**GOAL OF THE EXERCISE**
Go through the records and copy each line where the word "Home" occurs.

**GIVEN RECORDS**

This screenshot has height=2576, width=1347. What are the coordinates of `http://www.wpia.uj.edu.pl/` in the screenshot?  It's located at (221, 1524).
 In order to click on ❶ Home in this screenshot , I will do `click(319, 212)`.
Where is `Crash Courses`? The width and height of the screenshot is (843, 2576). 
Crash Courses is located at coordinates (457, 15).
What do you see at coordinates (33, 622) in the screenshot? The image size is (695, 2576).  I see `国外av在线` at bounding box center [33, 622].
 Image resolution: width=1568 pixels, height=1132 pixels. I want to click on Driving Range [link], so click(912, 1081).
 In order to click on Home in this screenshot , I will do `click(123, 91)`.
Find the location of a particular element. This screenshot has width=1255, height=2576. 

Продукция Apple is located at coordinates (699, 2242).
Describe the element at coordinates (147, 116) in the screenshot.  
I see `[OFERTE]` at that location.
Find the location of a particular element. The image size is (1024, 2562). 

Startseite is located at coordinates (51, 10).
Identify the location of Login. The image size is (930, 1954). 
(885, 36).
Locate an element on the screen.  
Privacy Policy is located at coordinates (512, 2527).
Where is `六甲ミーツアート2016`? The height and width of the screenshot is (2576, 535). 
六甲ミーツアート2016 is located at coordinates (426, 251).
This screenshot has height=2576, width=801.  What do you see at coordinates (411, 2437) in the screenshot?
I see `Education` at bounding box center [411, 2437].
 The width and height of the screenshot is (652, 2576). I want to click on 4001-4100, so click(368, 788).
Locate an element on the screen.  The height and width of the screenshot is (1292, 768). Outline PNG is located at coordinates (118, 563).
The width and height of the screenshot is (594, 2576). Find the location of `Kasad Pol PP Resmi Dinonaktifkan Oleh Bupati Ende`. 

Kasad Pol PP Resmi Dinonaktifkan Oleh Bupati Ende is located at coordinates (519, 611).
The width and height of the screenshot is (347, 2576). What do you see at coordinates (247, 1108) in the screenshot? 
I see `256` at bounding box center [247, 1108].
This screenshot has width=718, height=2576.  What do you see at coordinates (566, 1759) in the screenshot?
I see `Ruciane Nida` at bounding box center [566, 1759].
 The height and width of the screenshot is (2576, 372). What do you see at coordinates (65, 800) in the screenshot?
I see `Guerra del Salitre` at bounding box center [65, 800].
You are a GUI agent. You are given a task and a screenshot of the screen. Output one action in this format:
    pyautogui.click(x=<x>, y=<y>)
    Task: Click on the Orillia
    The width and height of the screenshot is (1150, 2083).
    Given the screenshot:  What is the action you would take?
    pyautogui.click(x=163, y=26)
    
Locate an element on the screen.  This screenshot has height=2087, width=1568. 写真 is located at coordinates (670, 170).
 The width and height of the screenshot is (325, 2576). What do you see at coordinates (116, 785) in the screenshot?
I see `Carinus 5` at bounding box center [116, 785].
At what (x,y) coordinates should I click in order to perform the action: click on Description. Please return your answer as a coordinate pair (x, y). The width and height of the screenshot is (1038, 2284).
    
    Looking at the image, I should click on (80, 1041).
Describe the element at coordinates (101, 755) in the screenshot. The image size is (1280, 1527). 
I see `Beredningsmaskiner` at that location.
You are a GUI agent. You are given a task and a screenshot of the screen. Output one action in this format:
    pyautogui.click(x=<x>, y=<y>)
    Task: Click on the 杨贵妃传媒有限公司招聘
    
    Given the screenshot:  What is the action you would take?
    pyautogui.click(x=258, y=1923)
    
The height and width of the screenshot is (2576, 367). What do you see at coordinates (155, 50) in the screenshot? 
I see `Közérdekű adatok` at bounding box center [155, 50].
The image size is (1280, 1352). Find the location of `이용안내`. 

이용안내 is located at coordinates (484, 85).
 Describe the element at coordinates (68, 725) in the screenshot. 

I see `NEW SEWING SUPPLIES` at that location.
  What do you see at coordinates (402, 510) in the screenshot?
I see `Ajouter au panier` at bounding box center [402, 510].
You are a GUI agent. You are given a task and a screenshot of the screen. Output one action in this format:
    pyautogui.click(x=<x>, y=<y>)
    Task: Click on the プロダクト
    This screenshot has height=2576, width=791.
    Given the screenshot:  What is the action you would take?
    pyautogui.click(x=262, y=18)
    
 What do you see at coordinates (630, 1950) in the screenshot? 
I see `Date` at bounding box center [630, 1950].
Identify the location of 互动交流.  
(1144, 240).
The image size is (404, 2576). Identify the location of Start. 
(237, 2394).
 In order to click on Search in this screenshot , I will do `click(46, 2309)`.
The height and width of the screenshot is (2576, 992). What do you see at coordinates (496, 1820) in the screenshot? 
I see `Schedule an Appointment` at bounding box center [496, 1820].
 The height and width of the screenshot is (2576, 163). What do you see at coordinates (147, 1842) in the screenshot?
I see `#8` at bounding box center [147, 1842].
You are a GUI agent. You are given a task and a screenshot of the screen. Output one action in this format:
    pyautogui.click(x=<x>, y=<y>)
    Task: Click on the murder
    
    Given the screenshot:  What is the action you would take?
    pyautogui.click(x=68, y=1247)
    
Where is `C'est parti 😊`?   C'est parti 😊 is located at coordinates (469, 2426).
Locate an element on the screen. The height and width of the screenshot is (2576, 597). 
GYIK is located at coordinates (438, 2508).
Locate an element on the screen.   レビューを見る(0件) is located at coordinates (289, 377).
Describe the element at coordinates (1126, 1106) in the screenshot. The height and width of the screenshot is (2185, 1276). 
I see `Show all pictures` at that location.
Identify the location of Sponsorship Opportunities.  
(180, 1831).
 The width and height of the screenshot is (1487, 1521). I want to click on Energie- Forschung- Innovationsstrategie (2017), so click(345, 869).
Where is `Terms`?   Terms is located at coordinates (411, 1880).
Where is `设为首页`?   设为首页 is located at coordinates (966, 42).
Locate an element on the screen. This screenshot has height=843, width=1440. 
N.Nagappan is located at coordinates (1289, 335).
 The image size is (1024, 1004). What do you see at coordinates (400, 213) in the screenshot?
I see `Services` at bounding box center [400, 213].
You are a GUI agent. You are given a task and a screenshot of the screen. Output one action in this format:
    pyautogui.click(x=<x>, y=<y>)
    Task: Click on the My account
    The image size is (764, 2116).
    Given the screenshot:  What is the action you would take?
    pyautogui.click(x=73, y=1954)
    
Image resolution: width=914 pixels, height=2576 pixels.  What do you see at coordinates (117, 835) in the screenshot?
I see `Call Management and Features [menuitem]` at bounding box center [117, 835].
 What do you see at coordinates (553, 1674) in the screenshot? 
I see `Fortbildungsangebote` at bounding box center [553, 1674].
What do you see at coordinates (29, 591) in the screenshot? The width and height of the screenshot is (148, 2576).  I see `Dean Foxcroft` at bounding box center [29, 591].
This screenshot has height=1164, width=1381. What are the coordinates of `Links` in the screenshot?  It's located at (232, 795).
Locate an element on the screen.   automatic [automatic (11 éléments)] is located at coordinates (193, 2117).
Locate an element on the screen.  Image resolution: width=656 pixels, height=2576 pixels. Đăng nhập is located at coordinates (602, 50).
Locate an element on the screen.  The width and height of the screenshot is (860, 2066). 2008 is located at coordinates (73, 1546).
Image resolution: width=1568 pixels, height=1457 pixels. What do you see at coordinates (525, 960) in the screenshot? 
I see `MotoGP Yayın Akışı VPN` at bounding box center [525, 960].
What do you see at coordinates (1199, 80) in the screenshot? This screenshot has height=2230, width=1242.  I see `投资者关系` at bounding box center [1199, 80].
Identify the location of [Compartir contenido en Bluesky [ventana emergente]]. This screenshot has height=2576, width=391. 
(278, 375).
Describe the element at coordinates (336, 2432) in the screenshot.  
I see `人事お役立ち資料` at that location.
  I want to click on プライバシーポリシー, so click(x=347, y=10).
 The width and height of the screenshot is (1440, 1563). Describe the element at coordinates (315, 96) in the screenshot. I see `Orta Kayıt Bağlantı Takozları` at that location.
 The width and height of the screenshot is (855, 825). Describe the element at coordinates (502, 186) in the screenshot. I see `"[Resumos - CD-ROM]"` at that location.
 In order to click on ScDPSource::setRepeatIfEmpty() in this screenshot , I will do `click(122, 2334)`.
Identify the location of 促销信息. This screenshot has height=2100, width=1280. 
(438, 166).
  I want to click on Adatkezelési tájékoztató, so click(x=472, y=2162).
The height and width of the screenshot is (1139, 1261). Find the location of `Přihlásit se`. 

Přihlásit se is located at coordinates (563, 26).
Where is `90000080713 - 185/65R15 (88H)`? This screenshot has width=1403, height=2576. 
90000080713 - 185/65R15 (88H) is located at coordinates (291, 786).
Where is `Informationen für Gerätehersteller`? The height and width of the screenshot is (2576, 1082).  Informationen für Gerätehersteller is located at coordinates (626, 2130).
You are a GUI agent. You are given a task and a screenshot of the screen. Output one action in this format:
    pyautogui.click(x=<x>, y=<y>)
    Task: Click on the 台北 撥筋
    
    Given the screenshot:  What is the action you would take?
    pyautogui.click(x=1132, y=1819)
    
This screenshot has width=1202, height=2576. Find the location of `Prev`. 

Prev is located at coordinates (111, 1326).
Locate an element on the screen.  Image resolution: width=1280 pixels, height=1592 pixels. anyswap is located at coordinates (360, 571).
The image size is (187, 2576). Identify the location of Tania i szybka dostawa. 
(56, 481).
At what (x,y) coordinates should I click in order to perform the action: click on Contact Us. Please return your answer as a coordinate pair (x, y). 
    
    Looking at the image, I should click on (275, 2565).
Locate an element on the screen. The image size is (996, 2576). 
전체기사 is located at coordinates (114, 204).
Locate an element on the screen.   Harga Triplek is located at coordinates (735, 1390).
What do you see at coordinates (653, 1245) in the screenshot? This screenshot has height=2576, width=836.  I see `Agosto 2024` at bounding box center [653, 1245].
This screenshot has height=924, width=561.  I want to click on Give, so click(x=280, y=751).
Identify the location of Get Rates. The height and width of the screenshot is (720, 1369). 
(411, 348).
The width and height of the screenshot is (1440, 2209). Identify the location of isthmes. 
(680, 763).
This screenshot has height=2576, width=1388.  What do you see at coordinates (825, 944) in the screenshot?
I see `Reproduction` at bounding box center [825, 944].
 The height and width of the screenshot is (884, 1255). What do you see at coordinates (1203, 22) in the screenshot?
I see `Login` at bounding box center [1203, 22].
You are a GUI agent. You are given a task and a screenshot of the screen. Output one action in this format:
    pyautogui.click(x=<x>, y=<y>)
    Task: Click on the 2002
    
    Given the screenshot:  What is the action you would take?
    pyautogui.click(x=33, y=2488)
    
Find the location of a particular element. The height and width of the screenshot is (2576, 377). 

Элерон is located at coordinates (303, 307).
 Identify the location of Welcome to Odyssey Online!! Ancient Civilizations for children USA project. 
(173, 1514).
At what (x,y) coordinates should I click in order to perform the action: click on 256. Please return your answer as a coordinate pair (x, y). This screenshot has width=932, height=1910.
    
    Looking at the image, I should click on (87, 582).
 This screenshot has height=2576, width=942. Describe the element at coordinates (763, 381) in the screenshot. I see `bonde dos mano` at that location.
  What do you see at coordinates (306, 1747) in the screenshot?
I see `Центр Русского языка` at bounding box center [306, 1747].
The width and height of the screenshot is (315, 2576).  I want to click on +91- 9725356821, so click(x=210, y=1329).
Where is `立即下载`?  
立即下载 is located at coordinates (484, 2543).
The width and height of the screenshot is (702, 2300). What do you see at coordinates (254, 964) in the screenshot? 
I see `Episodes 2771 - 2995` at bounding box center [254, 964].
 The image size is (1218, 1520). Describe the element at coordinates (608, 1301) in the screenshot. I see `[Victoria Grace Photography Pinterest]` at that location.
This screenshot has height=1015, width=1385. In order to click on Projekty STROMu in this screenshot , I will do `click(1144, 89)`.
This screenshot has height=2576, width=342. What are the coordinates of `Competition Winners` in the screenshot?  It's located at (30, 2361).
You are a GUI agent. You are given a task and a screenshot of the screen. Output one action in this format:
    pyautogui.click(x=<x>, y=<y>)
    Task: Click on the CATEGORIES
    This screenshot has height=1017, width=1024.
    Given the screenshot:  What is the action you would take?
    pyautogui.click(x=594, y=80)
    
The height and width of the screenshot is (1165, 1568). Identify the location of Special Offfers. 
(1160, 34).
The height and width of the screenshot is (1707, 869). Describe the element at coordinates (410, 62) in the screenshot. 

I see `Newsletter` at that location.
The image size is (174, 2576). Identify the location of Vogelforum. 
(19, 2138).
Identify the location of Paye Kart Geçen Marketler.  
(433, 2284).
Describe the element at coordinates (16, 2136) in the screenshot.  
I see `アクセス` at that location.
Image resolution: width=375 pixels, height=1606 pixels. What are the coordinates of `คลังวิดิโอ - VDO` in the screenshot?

**COMPLETED EXERCISE**
 In order to click on ❶ Home in this screenshot , I will do `click(319, 212)`.
 In order to click on Home in this screenshot , I will do `click(123, 91)`.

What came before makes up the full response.